WHAT THIS TASK INVOLVES: Your answer should consist only of the records, copied exactly, with the images removed.

(Page-level text extractions)
Segment Open

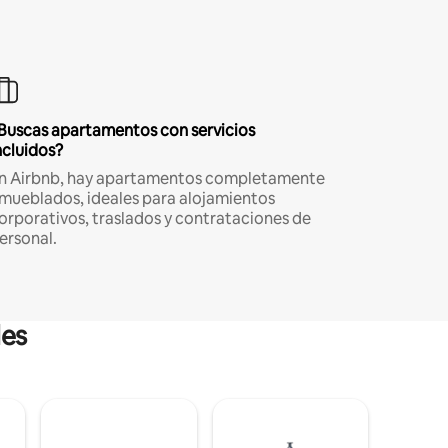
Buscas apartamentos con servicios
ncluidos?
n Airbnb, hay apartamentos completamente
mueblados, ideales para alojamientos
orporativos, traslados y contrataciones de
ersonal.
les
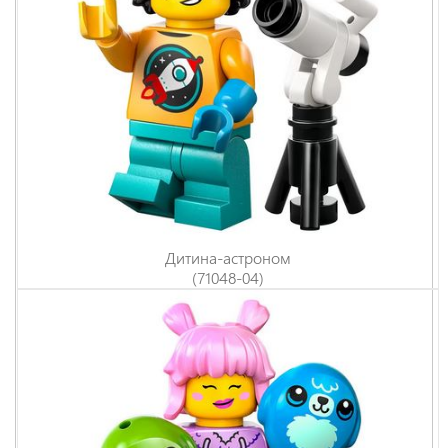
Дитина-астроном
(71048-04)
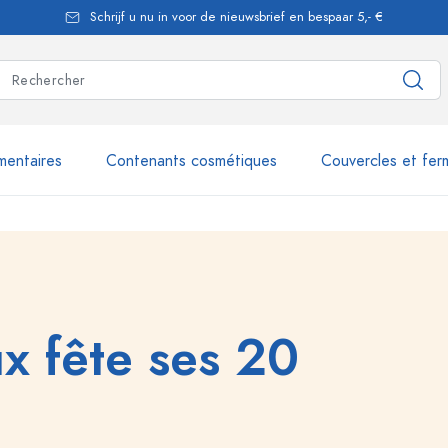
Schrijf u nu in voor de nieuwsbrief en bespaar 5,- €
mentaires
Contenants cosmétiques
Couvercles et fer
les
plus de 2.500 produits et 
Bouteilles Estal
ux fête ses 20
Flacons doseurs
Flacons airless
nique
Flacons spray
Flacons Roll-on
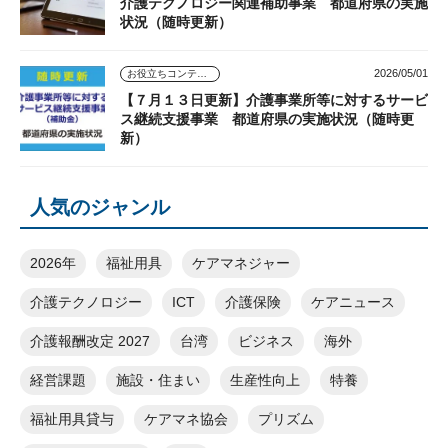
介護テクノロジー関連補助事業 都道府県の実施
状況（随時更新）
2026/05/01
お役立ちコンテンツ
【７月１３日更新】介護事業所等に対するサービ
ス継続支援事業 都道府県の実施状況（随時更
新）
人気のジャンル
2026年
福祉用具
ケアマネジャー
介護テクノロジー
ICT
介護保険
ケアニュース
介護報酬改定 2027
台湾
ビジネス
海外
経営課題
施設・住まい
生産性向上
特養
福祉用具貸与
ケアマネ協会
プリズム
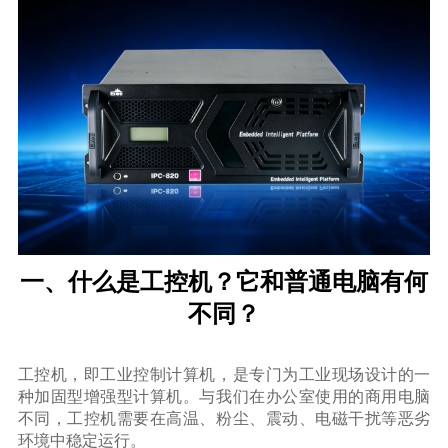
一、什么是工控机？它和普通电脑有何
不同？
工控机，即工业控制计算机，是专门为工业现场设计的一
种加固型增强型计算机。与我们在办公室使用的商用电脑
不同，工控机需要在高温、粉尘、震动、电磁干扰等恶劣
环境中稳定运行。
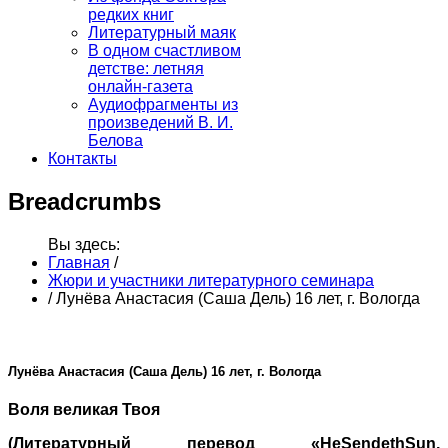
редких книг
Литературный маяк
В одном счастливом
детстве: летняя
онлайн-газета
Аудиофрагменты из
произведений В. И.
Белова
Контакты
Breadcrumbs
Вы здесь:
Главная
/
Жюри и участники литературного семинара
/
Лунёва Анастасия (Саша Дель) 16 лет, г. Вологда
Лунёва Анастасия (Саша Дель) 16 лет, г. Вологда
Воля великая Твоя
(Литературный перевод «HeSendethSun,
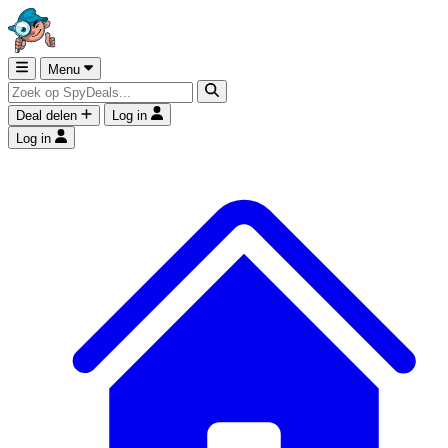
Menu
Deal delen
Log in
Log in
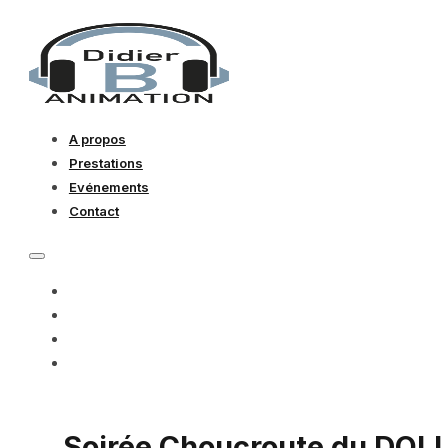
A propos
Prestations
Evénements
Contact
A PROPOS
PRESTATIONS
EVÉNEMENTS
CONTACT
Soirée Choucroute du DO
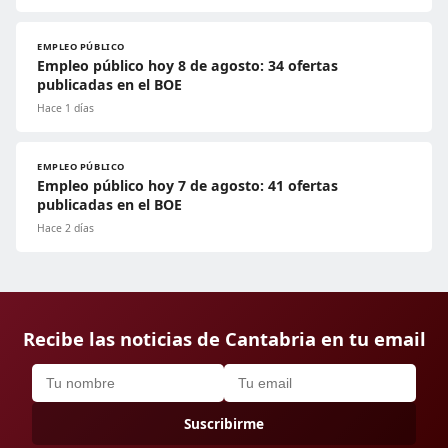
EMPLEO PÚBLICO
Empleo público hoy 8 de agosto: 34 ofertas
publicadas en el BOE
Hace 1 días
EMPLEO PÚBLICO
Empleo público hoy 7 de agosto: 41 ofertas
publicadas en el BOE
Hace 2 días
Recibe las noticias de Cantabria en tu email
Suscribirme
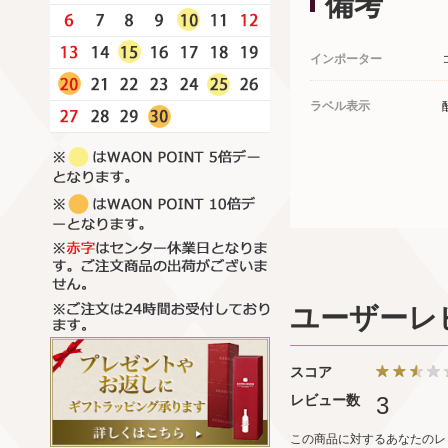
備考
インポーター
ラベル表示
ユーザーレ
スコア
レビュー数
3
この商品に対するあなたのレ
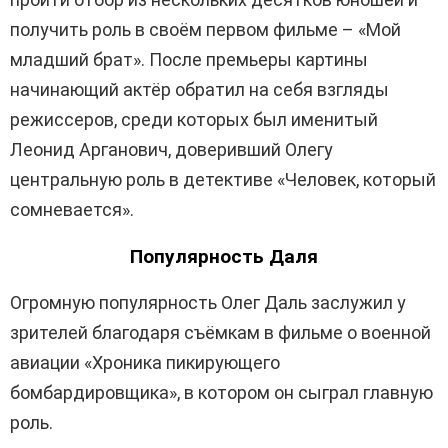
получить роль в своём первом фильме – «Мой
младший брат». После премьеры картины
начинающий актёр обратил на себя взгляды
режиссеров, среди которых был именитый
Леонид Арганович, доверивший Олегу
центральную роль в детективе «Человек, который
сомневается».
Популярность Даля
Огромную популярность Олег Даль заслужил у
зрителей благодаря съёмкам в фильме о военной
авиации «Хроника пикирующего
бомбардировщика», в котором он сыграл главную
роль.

Segment Closed

RESPONSE AREA:
Buscas apartamentos con servicios
ncluidos?
n Airbnb, hay apartamentos completamente
mueblados, ideales para alojamientos
orporativos, traslados y contrataciones de
ersonal.
les
Дитина-астроном
(71048-04)
Schrijf u nu in voor de nieuwsbrief en bespaar 5,- €
mentaires
Contenants cosmétiques
Couvercles et fer
les
plus de 2.500 produits et 
Bouteilles Estal
ux fête ses 20
Flacons doseurs
Flacons airless
nique
Flacons spray
Flacons Roll-on
介護テクノロジー関連補助事業 都道府県の実施
状況（随時更新）
2026/05/01
お役立ちコンテンツ
【７月１３日更新】介護事業所等に対するサービ
ス継続支援事業 都道府県の実施状況（随時更
新）
人気のジャンル
2026年
福祉用具
ケアマネジャー
介護テクノロジー
ICT
介護保険
ケアニュース
介護報酬改定 2027
台湾
ビジネス
海外
経営課題
施設・住まい
生産性向上
特養
福祉用具貸与
ケアマネ協会
プリズム
一、什么是工控机？它和普通电脑有何
不同？
工控机，即工业控制计算机，是专门为工业现场设计的一
种加固型增强型计算机。与我们在办公室使用的商用电脑
不同，工控机需要在高温、粉尘、震动、电磁干扰等恶劣
环境中稳定运行。
редких книг
Литературный маяк
В одном счастливом
детстве: летняя
онлайн-газета
Аудиофрагменты из
произведений В. И.
Белова
Контакты
Breadcrumbs
Вы здесь:
Главная
/
Жюри и участники литературного семинара
/
Лунёва Анастасия (Саша Дель) 16 лет, г. Вологда
Лунёва Анастасия (Саша Дель) 16 лет, г. Вологда
Воля великая Твоя
(Литературный перевод «HeSendethSun,
Menu
Deal delen
Log in
Log in
A propos
Prestations
Evénements
Contact
A PROPOS
PRESTATIONS
EVÉNEMENTS
CONTACT
Soirée Choucroute du DO
EMPLEO PÚBLICO
Empleo público hoy 8 de agosto: 34 ofertas
publicadas en el BOE
Hace 1 días
EMPLEO PÚBLICO
Empleo público hoy 7 de agosto: 41 ofertas
publicadas en el BOE
Hace 2 días
Recibe las noticias de Cantabria en tu email
Suscribirme
備考
インポーター
ラベル表示
ユーザーレ
スコア
レビュー数
3
この商品に対するあなたのレ
получить роль в своём первом фильме – «Мой
младший брат». После премьеры картины
начинающий актёр обратил на себя взгляды
режиссеров, среди которых был именитый
Леонид Арганович, доверивший Олегу
центральную роль в детективе «Человек, который
сомневается».
Популярность Даля
Огромную популярность Олег Даль заслужил у
зрителей благодаря съёмкам в фильме о военной
авиации «Хроника пикирующего
бомбардировщика», в котором он сыграл главную
роль.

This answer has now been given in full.